QUALITY OF EVIDENCE: Guideline authors performed a systematic literature search and drafted recommendations. Recommendations received both strength of evidence and strength of recommendation ratings. Input from external content experts was sought, as was endorsement from Canadian medical societies (Association of Medical Microbiology and Infectious Disease Canada, Canadian Society of Allergy and Clinical Immunology, Canadian Society of Otolaryngology-Head and Neck Surgery, Canadian Association of Emergency Physicians, and Family Physicians Airways Group of Canada).
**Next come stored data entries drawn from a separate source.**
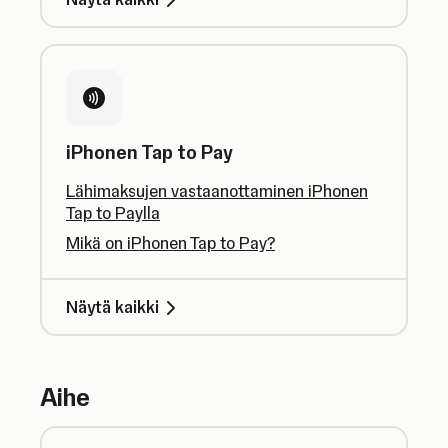
iPhonen Tap to Pay
Lähimaksujen vastaanottaminen iPhonen
Tap to Paylla
Mikä on iPhonen Tap to Pay?
Näytä kaikki
Aihe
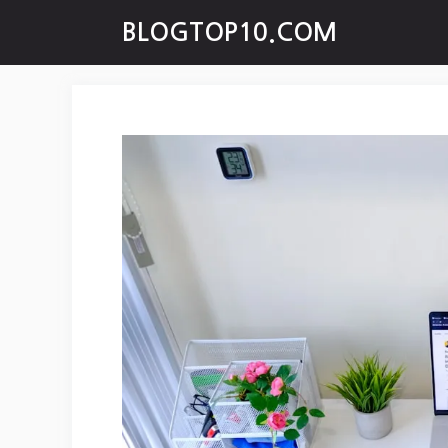
Skip
BLOGTOP10.COM
to
content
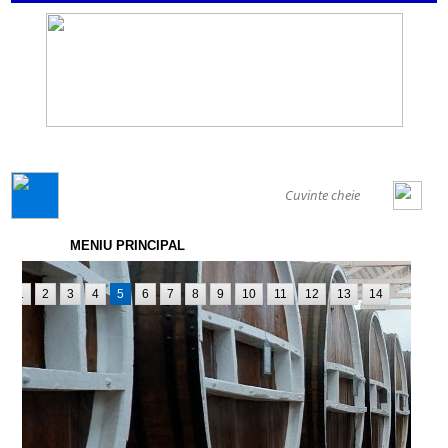
GENERAL
MENIU PRINCIPAL
1
2
3
4
5
6
7
8
9
10
11
12
13
14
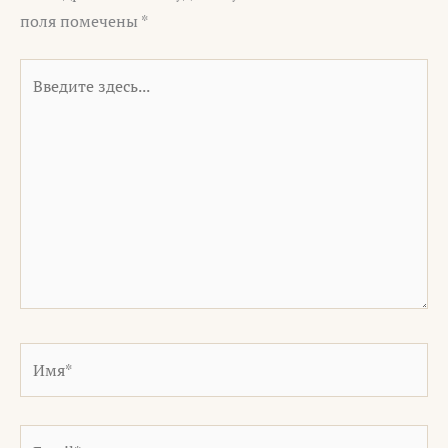
поля помечены
*
Введите
здесь...
Имя*
Email*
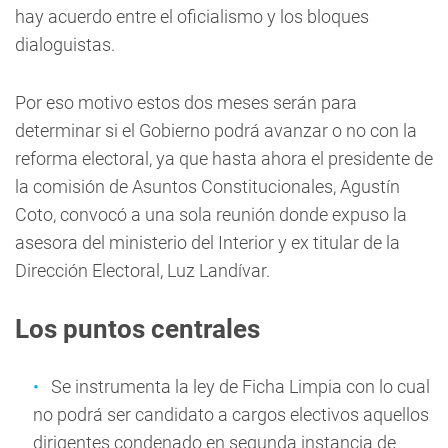
hay acuerdo entre el oficialismo y los bloques
dialoguistas.
Por eso motivo estos dos meses serán para
determinar si el Gobierno podrá avanzar o no con la
reforma electoral, ya que hasta ahora el presidente de
la comisión de Asuntos Constitucionales, Agustín
Coto, convocó a una sola reunión donde expuso la
asesora del ministerio del Interior y ex titular de la
Dirección Electoral, Luz Landívar.
Los puntos centrales
Se instrumenta la ley de Ficha Limpia con lo cual
no podrá ser candidato a cargos electivos aquellos
dirigentes condenado en segunda instancia de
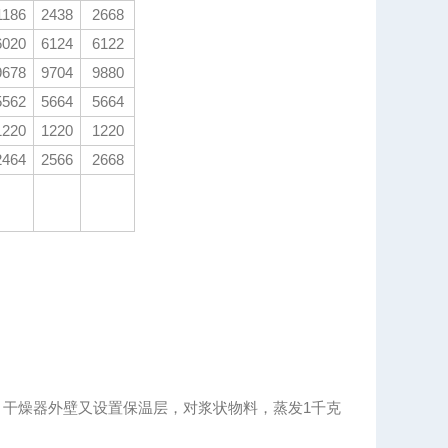
1186
2438
2668
6020
6124
6122
9678
9704
9880
5562
5664
5664
1220
1220
1220
2464
2566
2668
干燥器外壁又设置保温层，对浆状物料，蒸发1千克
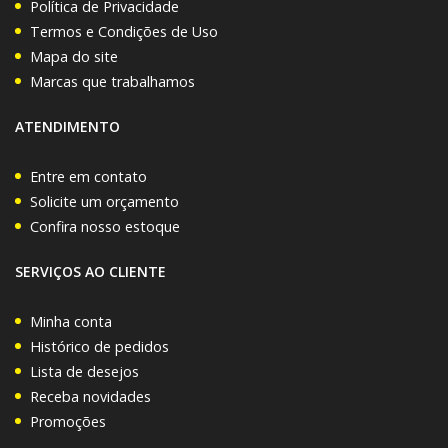
Política de Privacidade
Termos e Condições de Uso
Mapa do site
Marcas que trabalhamos
ATENDIMENTO
Entre em contato
Solicite um orçamento
Confira nosso estoque
SERVIÇOS AO CLIENTE
Minha conta
Histórico de pedidos
Lista de desejos
Receba novidades
Promoções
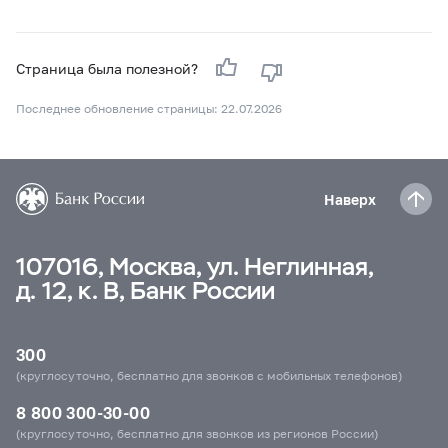
Страница была полезной?
Последнее обновление страницы: 22.07.2026
Наверх
107016, Москва, ул. Неглинная,
д. 12, к. В, Банк России
300
(круглосуточно, бесплатно для звонков с мобильных телефонов)
8 800 300-30-00
(круглосуточно, бесплатно для звонков из регионов России)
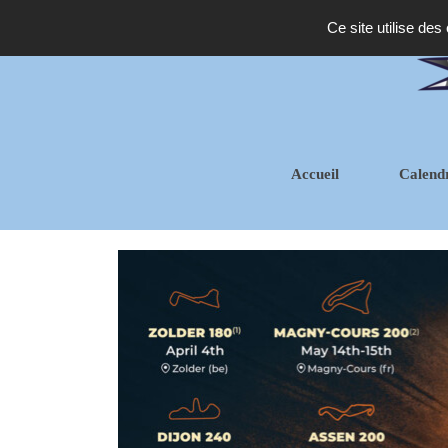
Ce site utilise des
Accueil
Calend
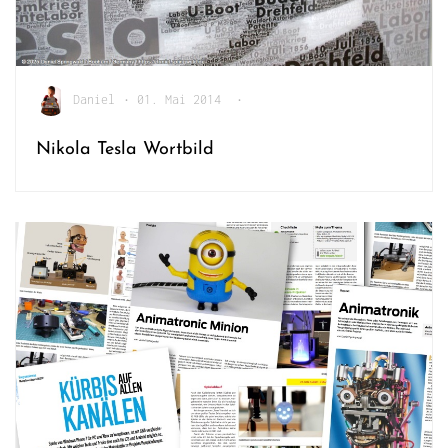
Daniel
•
01. Mai 2014
•
Nikola Tesla Wortbild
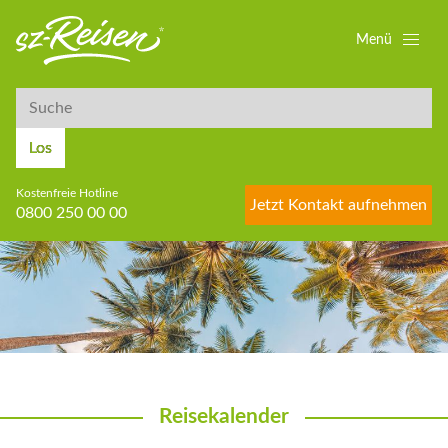
Menü
Suche
Suche
Los
Kostenfreie Hotline
Jetzt Kontakt aufnehmen
0800 250 00 00
Reisekalender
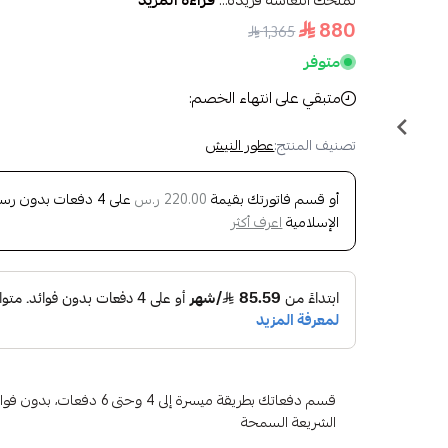
تمنحك انتعاشة فريدة...
قراءة المزيد
880
1,365
متوفر
متبقي على انتهاء الخصم:
تصنيف المنتج:
عطور النيش
أو قسم فاتورتك بقيمة
على
4
دفعات بدون رسوم 
220.00 ر.س
الإسلامية
اعرف أكثر
قسم دفعاتك بطريقة ميسرة إلى 4 وح
الشريعة السمحة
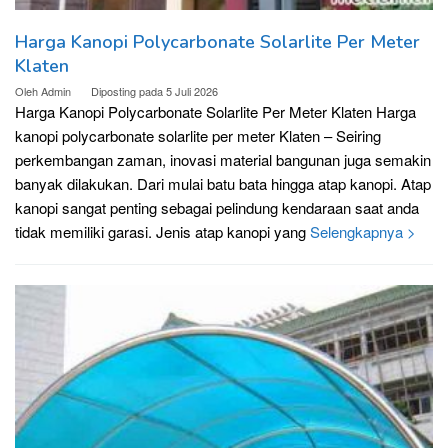
Harga Kanopi Polycarbonate Solarlite Per Meter
Klaten
Oleh
Admin
Diposting pada
5 Juli 2026
Harga Kanopi Polycarbonate Solarlite Per Meter Klaten Harga
kanopi polycarbonate solarlite per meter Klaten – Seiring
perkembangan zaman, inovasi material bangunan juga semakin
banyak dilakukan. Dari mulai batu bata hingga atap kanopi. Atap
kanopi sangat penting sebagai pelindung kendaraan saat anda
tidak memiliki garasi. Jenis atap kanopi yang
Selengkapnya >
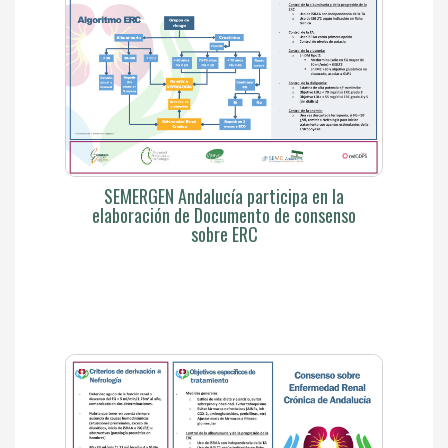
SEMERGEN Andalucía participa en la
elaboración de Documento de consenso
sobre ERC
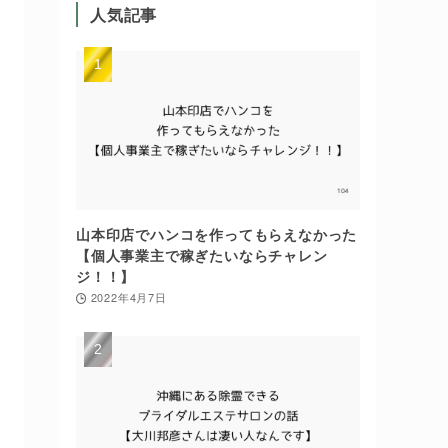
人気記事
山本印店でハンコを作ってもらえなかった
【個人事業主で稼ぎたいならチャレン
ジ！！】
2022年4月7日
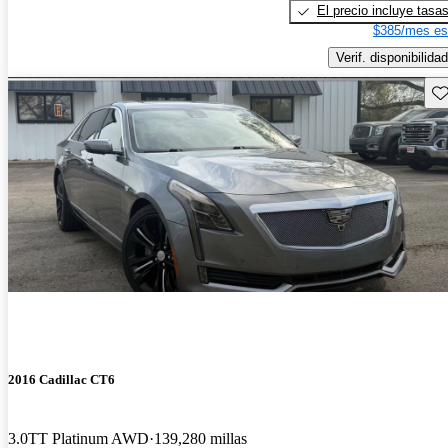
El precio incluye tasa
$385/mes es
Verif. disponibilidad
Gu
2016 Cadillac CT6
3.0TT Platinum AWD
139,280 millas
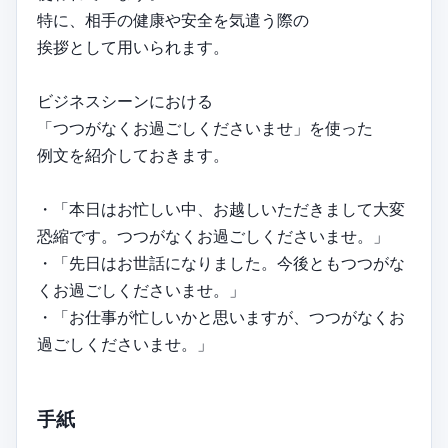
特に、相手の健康や安全を気遣う際の
挨拶として用いられます。
ビジネスシーンにおける
「つつがなくお過ごしくださいませ」を使った
例文を紹介しておきます。
・「本日はお忙しい中、お越しいただきまして大変
恐縮です。つつがなくお過ごしくださいませ。」
・「先日はお世話になりました。今後ともつつがな
くお過ごしくださいませ。」
・「お仕事が忙しいかと思いますが、つつがなくお
過ごしくださいませ。」
手紙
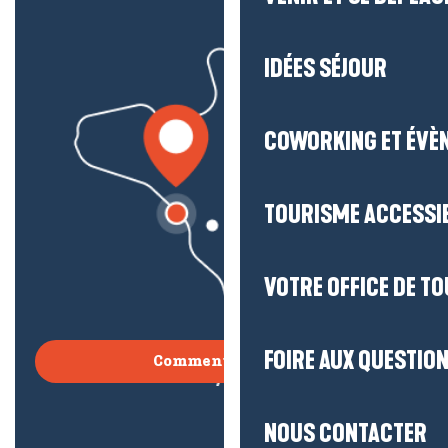
IDÉES SÉJOUR
COWORKING ET ÉVÈ
TOURISME ACCESSI
VOTRE OFFICE DE T
FOIRE AUX QUESTIO
Comment venir ?
NOUS CONTACTER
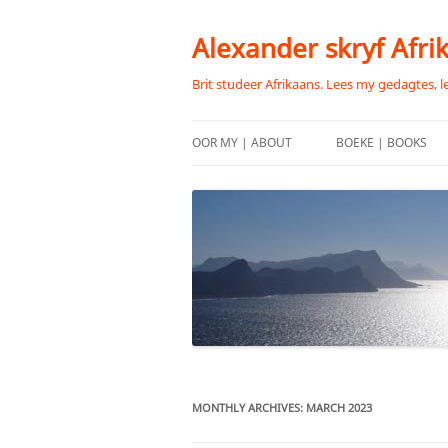
Skip
to
content
Alexander skryf Afri
Brit studeer Afrikaans. Lees my gedagtes, l
OOR MY | ABOUT
BOEKE | BOOKS
MONTHLY ARCHIVES:
MARCH 2023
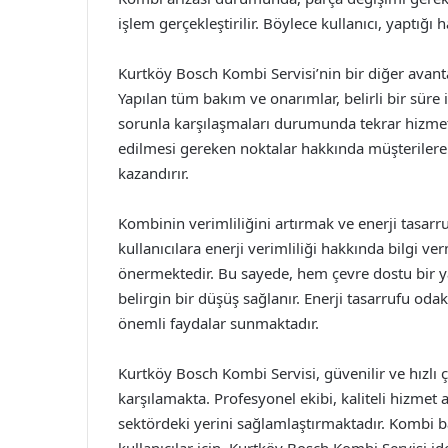
işlem gerçekleştirilir. Böylece kullanıcı, yaptığı 
Kurtköy Bosch Kombi Servisi’nin bir diğer avanta
Yapılan tüm bakım ve onarımlar, belirli bir süre 
sorunla karşılaşmaları durumunda tekrar hizmet 
edilmesi gereken noktalar hakkında müşterilere bi
kazandırır.
Kombinin verimliliğini artırmak ve enerji tasar
kullanıcılara enerji verimliliği hakkında bilgi 
önermektedir. Bu sayede, hem çevre dostu bir ya
belirgin bir düşüş sağlanır. Enerji tasarrufu o
önemli faydalar sunmaktadır.
Kurtköy Bosch Kombi Servisi, güvenilir ve hızlı 
karşılamakta. Profesyonel ekibi, kaliteli hizme
sektördeki yerini sağlamlaştırmaktadır. Kombi 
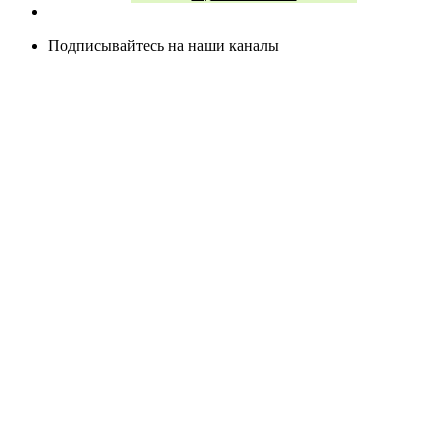
Подписывайтесь на наши каналы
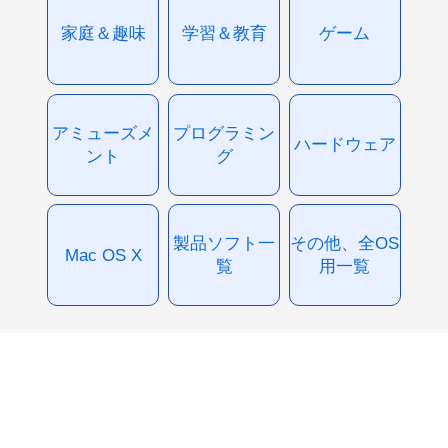
家庭＆趣味
学習＆教育
ゲーム
アミューズメ
プログラミン
ハードウェア
ント
グ
製品ソフト一
その他、全OS
Mac OS X
覧
用一覧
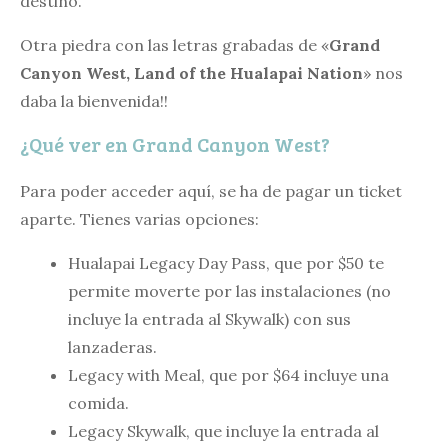
destino.
Otra piedra con las letras grabadas de «
Grand
Canyon West, Land of the Hualapai Nation
» nos
daba la bienvenida!!
¿Qué ver en Grand Canyon West?
Para poder acceder aquí, se ha de pagar un ticket
aparte. Tienes varias opciones:
Hualapai Legacy Day Pass, que por $50 te
permite moverte por las instalaciones (no
incluye la entrada al Skywalk) con sus
lanzaderas.
Legacy with Meal, que por $64 incluye una
comida.
Legacy Skywalk, que incluye la entrada al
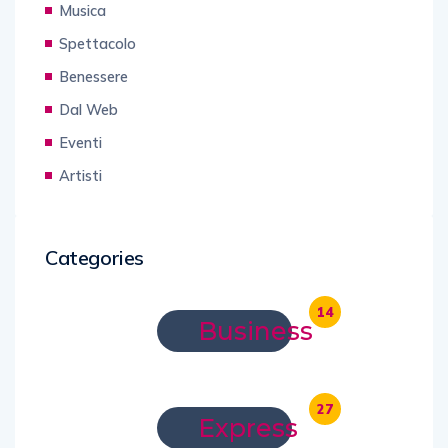
Musica
Spettacolo
Benessere
Dal Web
Eventi
Artisti
Categories
14
Business
27
Express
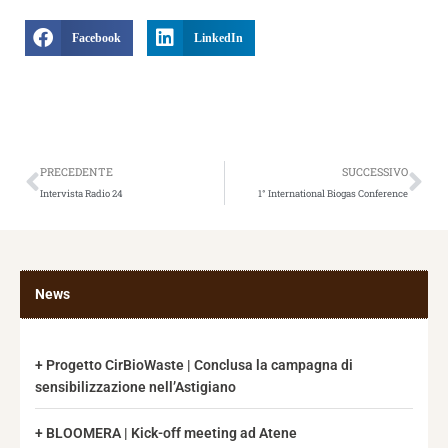
Facebook
LinkedIn
Precedente
Suc
PRECEDENTE
SUCCESSIVO
Intervista Radio 24
1° International Biogas Conference
News
Progetto CirBioWaste | Conclusa la campagna di
sensibilizzazione nell’Astigiano
BLOOMERA | Kick-off meeting ad Atene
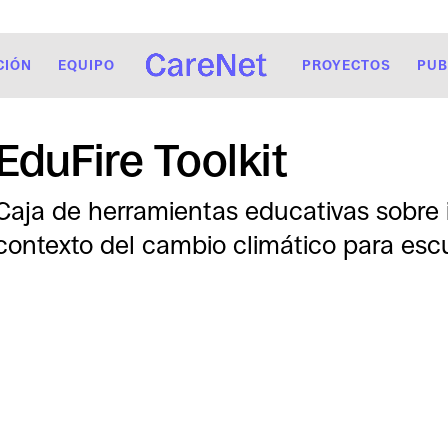
CIÓN
EQUIPO
PROYECTOS
PUB
EduFire Toolkit
Caja de herramientas educativas sobre i
contexto del cambio climático para esc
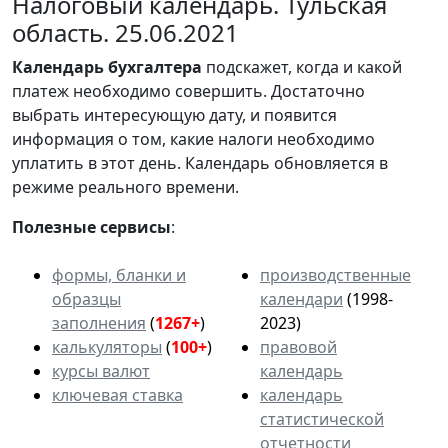
Налоговый календарь. Тульская
область. 25.06.2021
Календарь
бухгалтера
подскажет, когда и какой
платеж необходимо совершить. Достаточно
выбрать интересующую дату, и появится
информация о том, какие налоги необходимо
уплатить в этот день. Календарь обновляется в
режиме реального времени.
Полезные сервисы
:
формы, бланки и
производственные
образцы
календари
(1998-
заполнения
(
1267+
)
2023)
калькуляторы
(
100+
)
правовой
курсы валют
календарь
ключевая ставка
календарь
статистической
отчетности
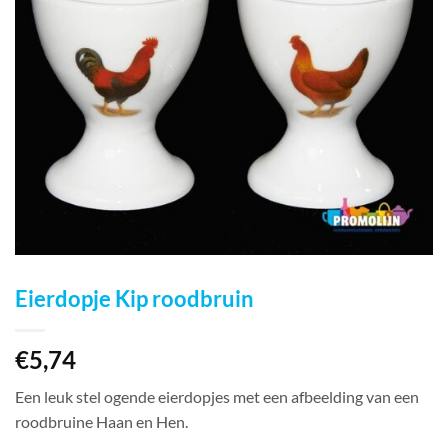
Eierdopje Kip roodbruin
€
5,74
Een leuk stel ogende eierdopjes met een afbeelding van een
roodbruine Haan en Hen.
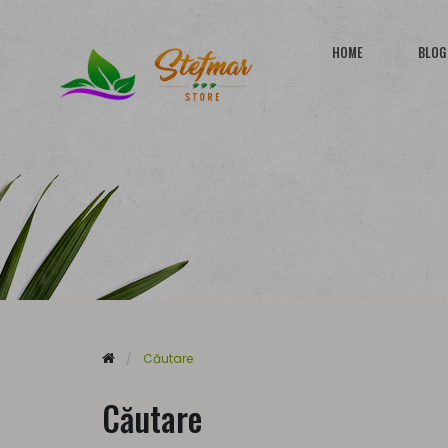
HOME
BLOG
Căutare
Căutare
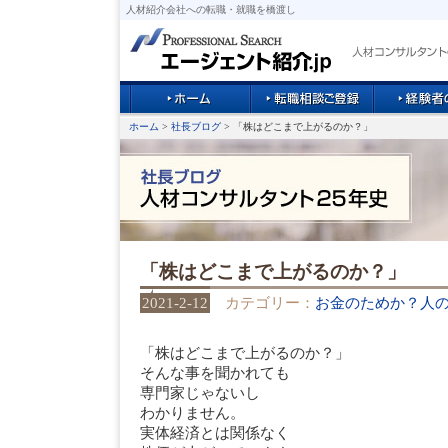
人材紹介会社への転職・就職を橋渡し
ホーム
>
社長ブログ
> 「株はどこまで上がるのか？」
「株はどこまで上がるのか？」
2021-2-12
カテゴリー：
お金のためか？人
「株はどこまで上がるのか？」
そんな事を聞かれても
専門家じゃないし
わかりません。
実体経済とは関係なく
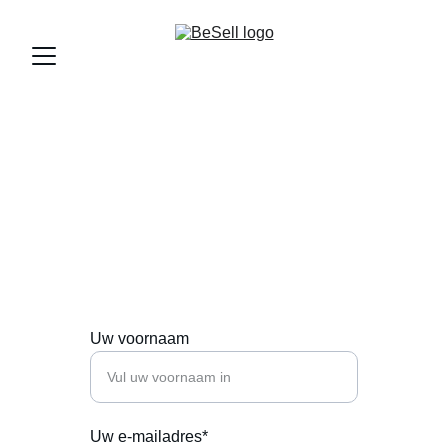
Contacteer Ons
Neem contact op voor kledingontwerp en 
personal shopper advies.
Uw voornaam
Uw e-mailadres*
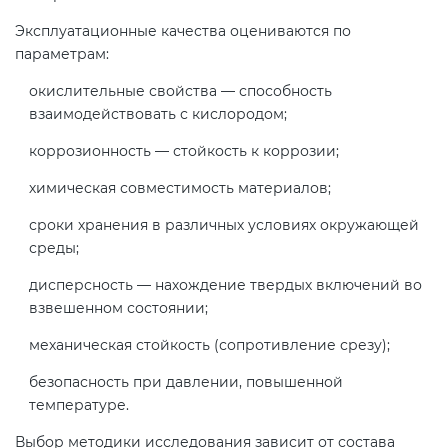
Эксплуатационные качества оцениваются по
параметрам:
окислительные свойства — способность
взаимодействовать с кислородом;
коррозионность — стойкость к коррозии;
химическая совместимость материалов;
сроки хранения в различных условиях окружающей
среды;
дисперсность — нахождение твердых включений во
взвешенном состоянии;
механическая стойкость (сопротивление срезу);
безопасность при давлении, повышенной
температуре.
Выбор методики исследования зависит от состава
MAIN MESSAGE: Diagnosis of CRS is based on type and duration of symptoms and an objective finding of inflammation of the nasal mucosa or paranasal sinuses. Chronic rhinosinusitis is categorized based on presence or absence of nasal polyps, and this distinction leads to differences in treatment. Chronic rhinosinusitis with nasal polyps is treated with intranasal corticosteroids. Antibiotics are recommended when symptoms indicate infection (pain or purulence). For CRS without nasal polyps, intranasal corticosteroids and second-line antibiotics (ie, amoxicillin- clavulanic acid combinations or fluoroquinolones with enhanced Gram-positive activity) are recommended. Saline irrigation, oral steroids, and allergy testing might be appropriate. Failure of response should prompt consideration of alternative diagnoses and referral to an otolaryngologist. Patients undergoing endoscopic sinus surgery require postoperative treatment and follow-up.

CONCLUSION: The Canadian guidelines provide diagnosis and treatment approaches based on the current understanding of the disease and available evidence. Additionally, the guidelines provide the expert opinion of a diverse group of practice and academic experts to help guide clinicians where evidence is sparse.